Tidyverse R package

library(tidyverse)

Tidyverse is a collection of R packages for the comfortable cleanup of data. Loading the package tidyverse will laod the core tidyverse packages: tibble, tidyr, readr, purrr, and dplyr. You can of course also load each package individually.

Intro

  • Tidyverse is optimized for interactive workflow with data
  • Each function does one thing easy and well
  • Basic idea: action(data, some_arguments) or data %>% action(some_arguments)
  • Everything works with tibbles
  • Web page: http://tidyverse.org/
  • Workshop page (withe example scripts): http://bodowinter.com/carpentry/index.html

Core packages

tibble

  • A modern version of dataframes
  • The first argument of every tidyverse function and what every tidyverse function returns
  • Tibbles use characters instead of factors for texts
  • Tibbles have nicer printout than normal dataframes: show data type of columns, number of rows, only the first few rows/columns not all of the data
 mynames <- c('bla', 'jkl', 'xyz', 'asdf', 'asdf')
 age <- c(NA, 30, 20, 25, 18)
 pre <- round(rnorm(length(mynames)), 2)
 post <- round(rnorm(length(mynames)), 2)
 mydata <- tibble(mynames, age, pre, post)  # create tibble from data
 mydf <- data.frame(mynames, age, pre, post)
 as_tibble(mydf)  # convert data frame into tibble

readr

  • Does the same as read.csv from base R, it reads a csv file
  • Faster
  • Automatically creates tibbles
  • Progress bar for big files
 read_csv('somefile.csv')

tidyr

  • A data frame is a rectangular array of variables (columns) and observations (rows)
  • A tidy data frame is a data frame where…
    ** Each variable is in a column.
    ** Each observation is a row.
    ** Each value is a cell.

  • Wide format: a row has many entries for observations, e.g., time-series in columns T0, T1, T2, …

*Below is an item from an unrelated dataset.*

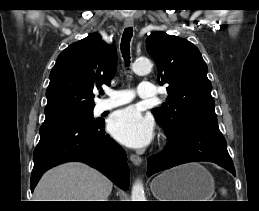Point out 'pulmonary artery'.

  • Long format: each observation is a separate row, time is a new column, e.g., row1 is T0, row2 is T1, row3 is T2
  • Two functions: gather() to convert from wide format to long format and spread() to convert from wide format to long format
 # Convert to long format, so that every observation is one row,
 # with either the text 'pre' or 'post' in the column 'exam'
 # and the value that was in pre or post now in the column 'score'
 tidydf <- gather(mydata, exam, score, pre:post)

 # From tidydf create the same thing back that we had in mydata (wide format)
 spread(tidydf, exam, score)
  • Easily split columns with separate() and merge with unite()
    court # tibble with lots of comma-separated text in one column ‘text’
 # Split it into 14 columns with the names A-N, 
 # Convert = True -> try to guess the datatypes, otherwise everything would be characters
 court <- separate(court, text, into = LETTERS[1:14], convert = T)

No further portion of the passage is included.